Dataset items:
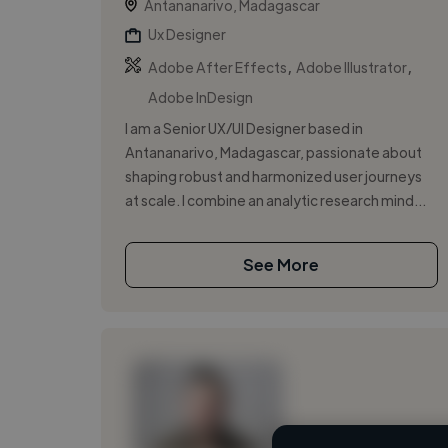
Antananarivo, Madagascar
Ux Designer
,
,
Adobe After Effects
Adobe Illustrator
Adobe InDesign
I am a Senior UX/UI Designer based in
Antananarivo, Madagascar, passionate about
shaping robust and harmonized user journeys
at scale. I combine an analytic research mind...
See More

* Prompt
Without including any pictures, return every line of the records exactly.

* Solution for this task
Antananarivo, Madagascar
Ux Designer
,
,
Adobe After Effects
Adobe Illustrator
Adobe InDesign
I am a Senior UX/UI Designer based in
Antananarivo, Madagascar, passionate about
shaping robust and harmonized user journeys
at scale. I combine an analytic research mind...
See More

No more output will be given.